=== Begin Enclosure ===

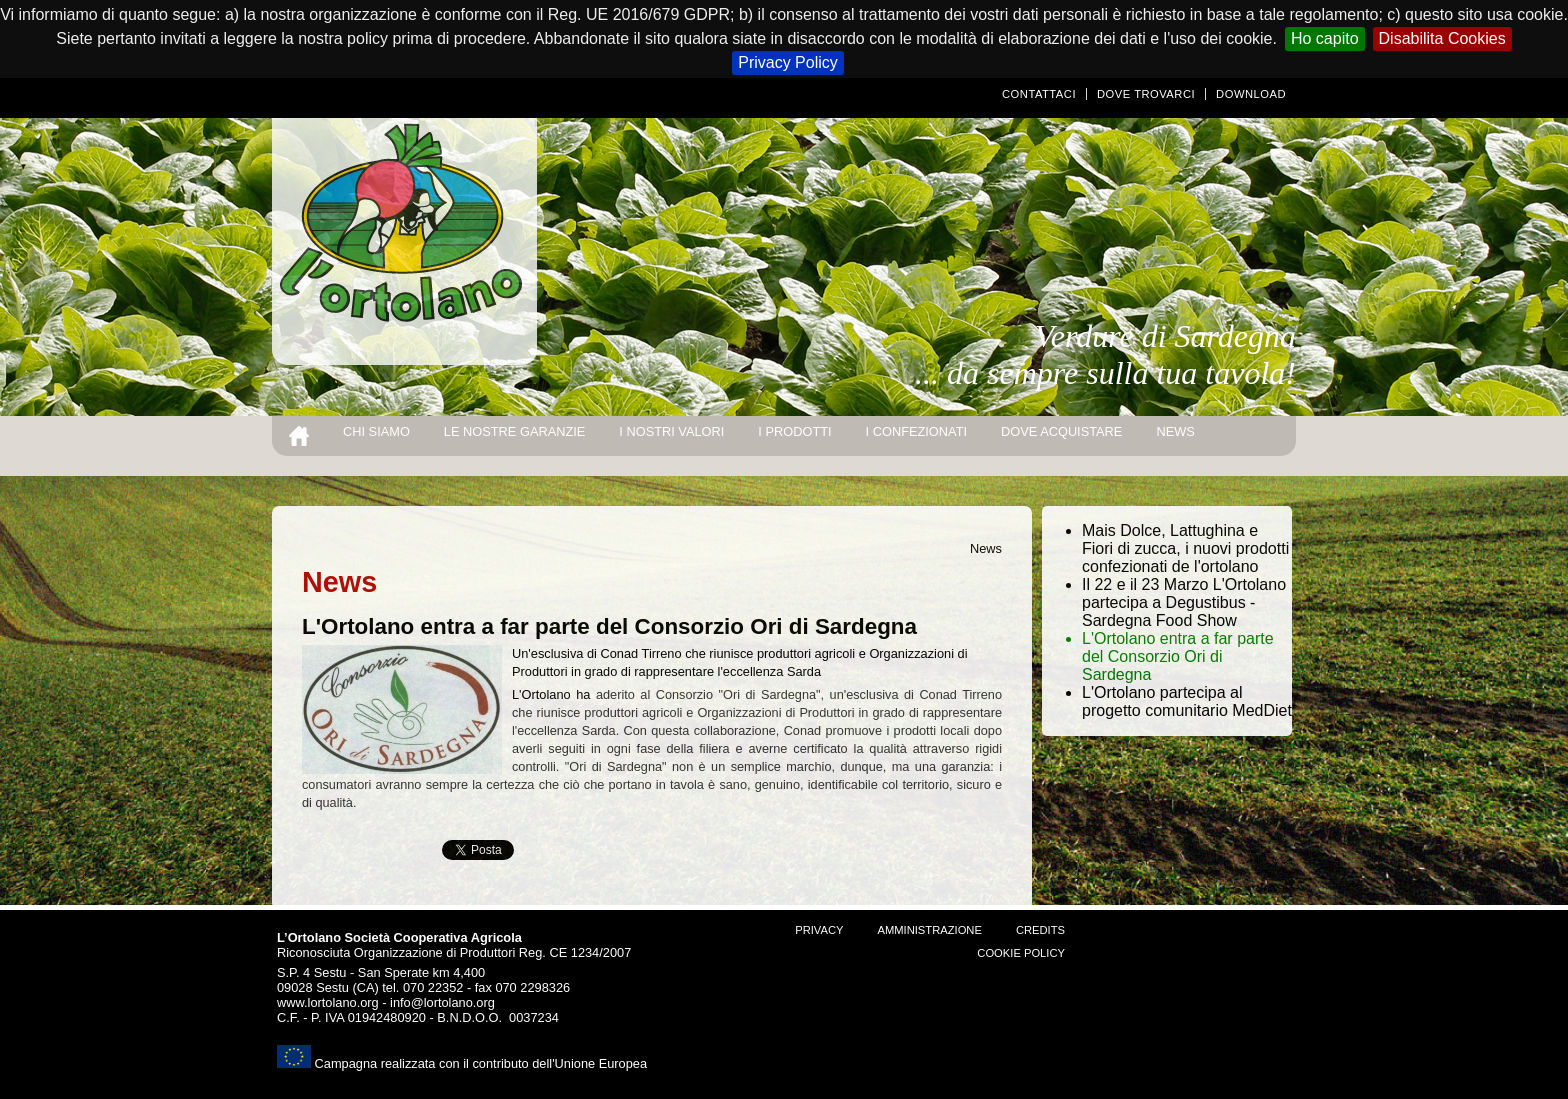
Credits (1040, 930)
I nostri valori (671, 431)
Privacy (819, 930)
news (1175, 431)
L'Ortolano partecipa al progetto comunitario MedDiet (1187, 701)
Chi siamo (376, 431)
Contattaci (1039, 94)
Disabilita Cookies (1442, 38)
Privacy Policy (788, 62)
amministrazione (929, 930)
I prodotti (794, 431)
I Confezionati (916, 431)
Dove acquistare (1061, 431)
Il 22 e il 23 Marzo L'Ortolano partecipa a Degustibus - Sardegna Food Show (1184, 602)
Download (1251, 94)
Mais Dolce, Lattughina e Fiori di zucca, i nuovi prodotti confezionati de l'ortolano (1185, 548)
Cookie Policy (1021, 953)
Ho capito (1325, 38)
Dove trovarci (1146, 94)
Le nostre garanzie (515, 431)
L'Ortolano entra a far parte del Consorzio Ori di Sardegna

=== End Enclosure ===

Problem:
Beginning at the line that contains "news (1175, 431)", transcribe every line through the end of the material exactly, leaving out all earlier lines.

Response:
news (1175, 431)
L'Ortolano partecipa al progetto comunitario MedDiet (1187, 701)
Chi siamo (376, 431)
Contattaci (1039, 94)
Disabilita Cookies (1442, 38)
Privacy Policy (788, 62)
amministrazione (929, 930)
I prodotti (794, 431)
I Confezionati (916, 431)
Dove acquistare (1061, 431)
Il 22 e il 23 Marzo L'Ortolano partecipa a Degustibus - Sardegna Food Show (1184, 602)
Download (1251, 94)
Mais Dolce, Lattughina e Fiori di zucca, i nuovi prodotti confezionati de l'ortolano (1185, 548)
Cookie Policy (1021, 953)
Ho capito (1325, 38)
Dove trovarci (1146, 94)
Le nostre garanzie (515, 431)
L'Ortolano entra a far parte del Consorzio Ori di Sardegna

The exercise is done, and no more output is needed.